Gelebte Globalisierung: Seit mehr als 20 Jahren bietet die Universität Dortmund gemeinsam mit Partnerhochschulen in Entwicklungsländern den Regionalplanungs-Studiengang SPRING an. Seine Praxisnähe macht ihn zum Erfolg.


[ Von Einhard Schmidt-Kallert ]

Die deutschen Universitäten sind in den beiden letzten Jahrzehnten internationaler geworden, und sie haben sich besser auf die Bedürfnisse von Studierenden aus Entwicklungsländern eingestellt. Früher orientierten sich die Curricula der meisten Fachbereiche in erster Linie am Bedarf des deutschen Arbeitsmarktes. Heute gibt es dagegen eine nur noch schwer zu überschauende Vielfalt von Aufbaustudiengängen – meist mit Englisch als Lehrsprache, welche die Lebenswirklichkeit armer Länder berücksichtigen.
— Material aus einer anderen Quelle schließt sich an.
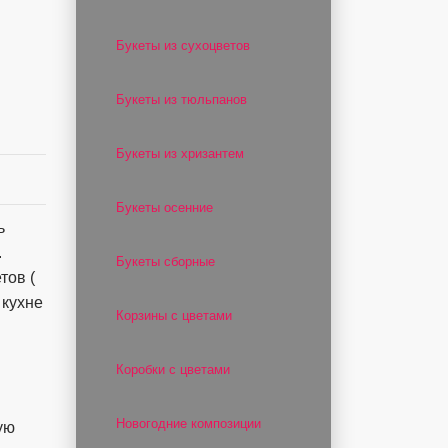
Букеты из сухоцветов
Букеты из тюльпанов
Букеты из хризантем
Букеты осенние
ь
.
Букеты сборные
тов (
 кухне
Корзины с цветами
Коробки с цветами
Новогодние композиции
ую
Eines der ältesten Angebote dieser Art ist „SPRING“. Das Kürzel steht für den manchmal etwas euphemistisch anmutenden Titel „Spatial Planning for Regions in Growing Economies“. Es geht um ein Aufbaustudium für Regionalplaner aus Entwicklungsländern, das die Universität Dortmund seit mehr als 20 Jahren mit Partnerhochschulen in Afrika und seit anderthalb Jahrzehnten auch in Asien anbietet.

Das zweijährige Programm schließt mit einem M.Sc. in Regional Development Planning and Management ab und war viele Jahre lang einer der ganz wenigen Master-Studiengänge an deutschen Hochschulen. So fiel auch die Umstellung auf die Anforderungen des EU-weiten Bologna-Prozesses nicht schwer (Kreibich, 2005).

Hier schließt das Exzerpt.